Prof. Dr. Axel Buether war am 11. Dezember 2020 im Morgenecho (WDR 5) zum Thema „Schul-Digitalisierung braucht ganzheitliche Strategie“ zu hören. Er hat dort unter anderem die Fragen „Hat die Pandemie die Digitalisierung im Bildungssektor beschleunigt?“, „Woher kommen Hard- und Software für Schülerinnen und Schüler?“ und „Wer sorgt für die notwendigen Fortbildungen der Lehrerinnen und Lehrer?“ gesprochen.

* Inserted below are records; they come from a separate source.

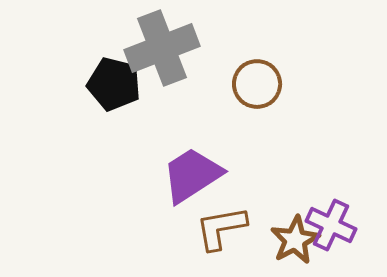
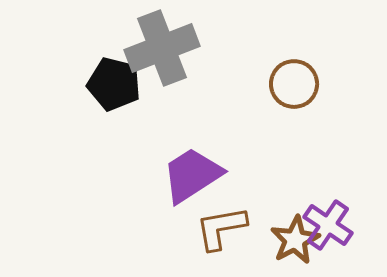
brown circle: moved 37 px right
purple cross: moved 3 px left; rotated 9 degrees clockwise
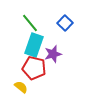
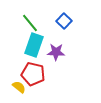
blue square: moved 1 px left, 2 px up
purple star: moved 3 px right, 2 px up; rotated 18 degrees clockwise
red pentagon: moved 1 px left, 6 px down
yellow semicircle: moved 2 px left
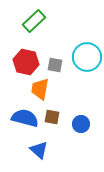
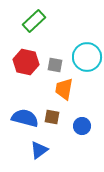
orange trapezoid: moved 24 px right
blue circle: moved 1 px right, 2 px down
blue triangle: rotated 42 degrees clockwise
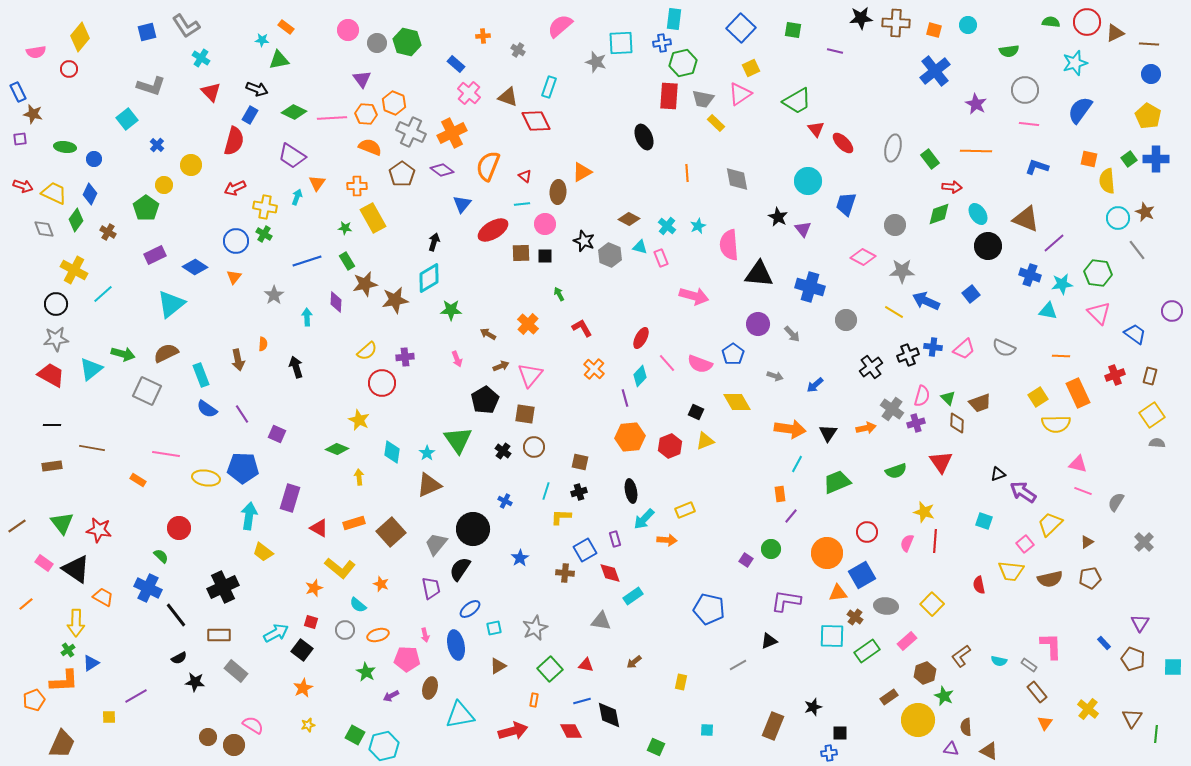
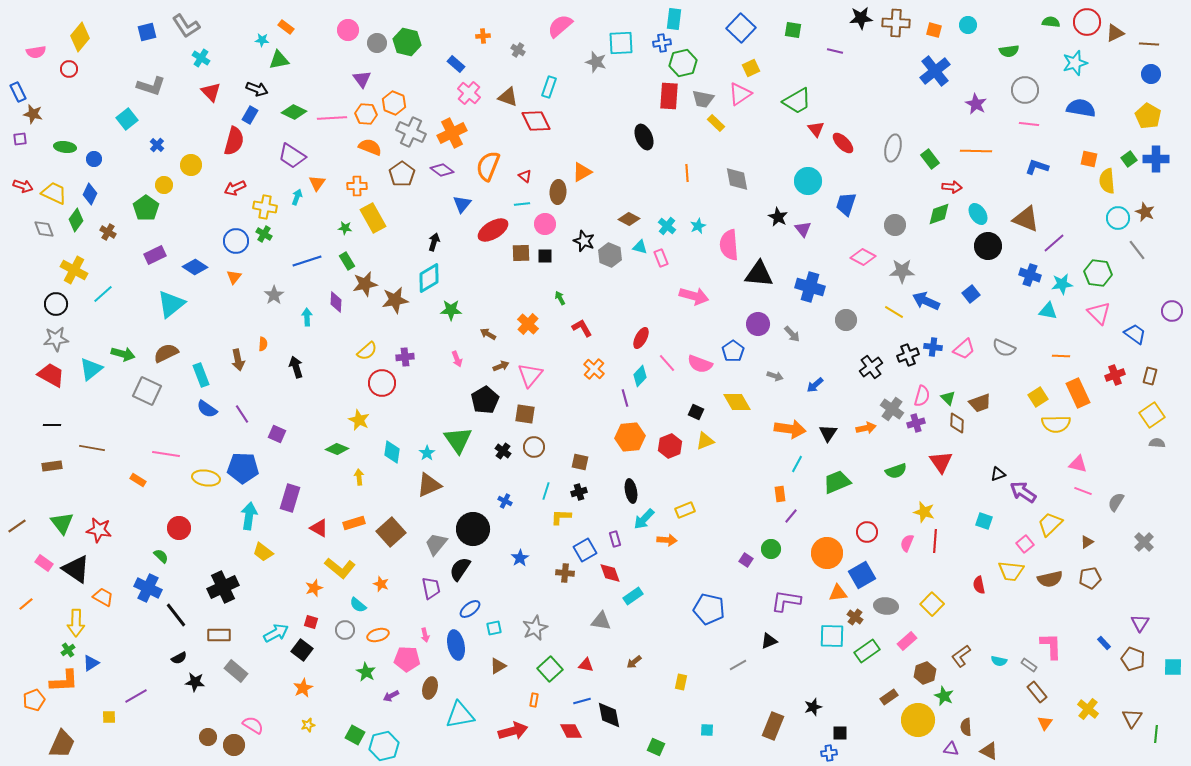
blue semicircle at (1080, 110): moved 1 px right, 2 px up; rotated 64 degrees clockwise
green arrow at (559, 294): moved 1 px right, 4 px down
blue pentagon at (733, 354): moved 3 px up
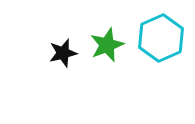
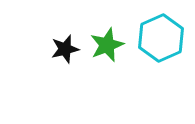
black star: moved 2 px right, 4 px up
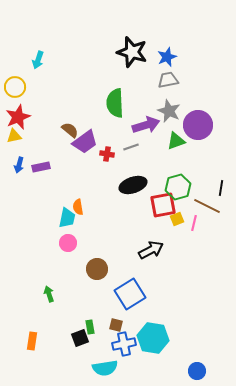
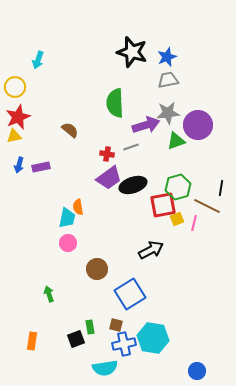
gray star: moved 1 px left, 2 px down; rotated 30 degrees counterclockwise
purple trapezoid: moved 24 px right, 36 px down
black square: moved 4 px left, 1 px down
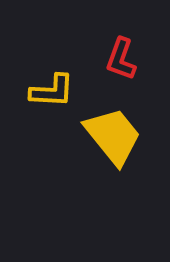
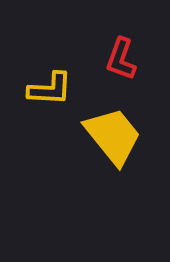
yellow L-shape: moved 2 px left, 2 px up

Das Interview steht bis zum 11. Dezember 2021 auf der Seite des WDR 5 Morgenechos als Download bereit:



Im Sinne der Barrierefreiheit bieten wir das Interview hier als Transkript im Wortlaut.

Moderator
Im sogenannten Digitalpakt zwischen Bund und Länder hatten die Bundesregierung und der Bundestag vor zwei Jahren versprochen, die Digitalisierung an den allgemeinbildenden Schulen in Deutschland mit insgesamt fünf Milliarden Euro zu fördern. So weit, so viel. Jetzt hat man allerdings in der Corona Pandemie seit dem Frühjahr festgestellt, dass es immer noch nicht möglich ist, sämtlichen Schülerinnen und Schülern an allgemeinbildenden Schulen Online-Unterricht zu erteilen. Ganz einfach, weil nicht alle über Laptops, Notebooks oder Tablets mit der nötigen Software verfügen. Übrigens auch nicht alle Lehrerinnen und Lehrer. Und deshalb gibt es jetzt dafür zusätzlich 500 Millionen Euro. Nach NRW fließen 105 Millionen. Das Land selbst legt noch was drauf und die Kommunen auch. Da werden jetzt Geräte gekauft und die werden Schülerinnen und Schülern geliehen. Professor Axel Buether leitet an der Uni Wuppertal die Arbeitsgruppe Digitalisierung und Mediendidaktik in der Lehrerbildung und ihn habe ich vor der Sendung gefragt: Hat die Pandemie jetzt das stark beschleunigt, was viel zu lange allenfalls vor sich hingerumpel ist?

Prof. Dr. Axel Buether
Das kann man so sagen. Ich denke, alle Schulen in Deutschland machen jetzt mit Hochdruck ihre Konzepte zur Digitalisierung und versuchen auch, sich zu verkabeln, anzuschließen, Softwarelösung, Hardwarelösungen zu finden. Das hat ganz schön Schwung in die Sache gebracht.

Moderator
Diese Idee Geräte zu verleihen. Finden Sie das gut?

Prof. Dr. Axel Buether
Ich finde das nicht gut. Und wir haben auch viele Partnerschulen, mit denen wir quasi forschen und gucken, was sind Konzepte, die funktionieren. Aber man muss das ja von mehreren Perspektiven sehen. Also einmal die Frage: Wer kann sich ein eigenes Gerät leisten? Und die andere Frage: Wie viel Geld hat der Staat um tatsächlich auch Schüler flächendeckend auszustatten?

Moderator
Ja, aber wenn verliehen wird, heißt doch: Wird an alle verliehen. Dann gibt’s auch keine Unterschiede mehr in der Ausstattung bei den Schülerinnen und Schülern.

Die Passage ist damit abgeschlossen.